Exercise directions: Output only the lines below from the one containing "4 класс УМК" to the one containing "введения нового знания).", exactly as written, both ends kept.

Given data:

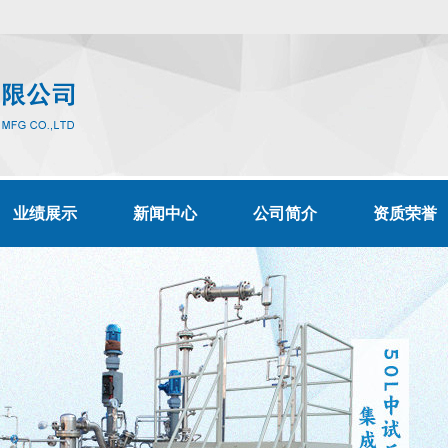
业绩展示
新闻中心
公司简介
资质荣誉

==

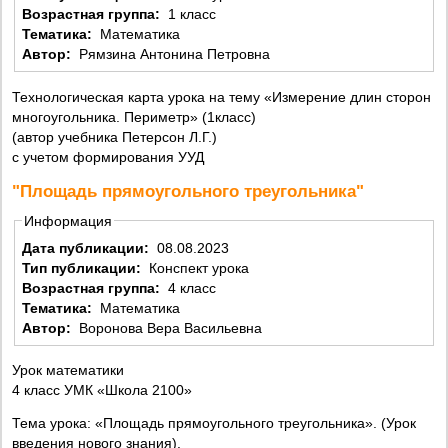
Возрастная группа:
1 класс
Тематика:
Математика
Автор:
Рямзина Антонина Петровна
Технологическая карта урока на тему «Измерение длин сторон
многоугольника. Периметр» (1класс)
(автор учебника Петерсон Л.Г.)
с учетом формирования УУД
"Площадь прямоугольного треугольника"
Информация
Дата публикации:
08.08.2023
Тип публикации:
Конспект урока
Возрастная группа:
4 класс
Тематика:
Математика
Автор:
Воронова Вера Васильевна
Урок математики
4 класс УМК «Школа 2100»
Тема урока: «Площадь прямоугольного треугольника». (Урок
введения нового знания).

Response:
4 класс УМК «Школа 2100»
Тема урока: «Площадь прямоугольного треугольника». (Урок
введения нового знания).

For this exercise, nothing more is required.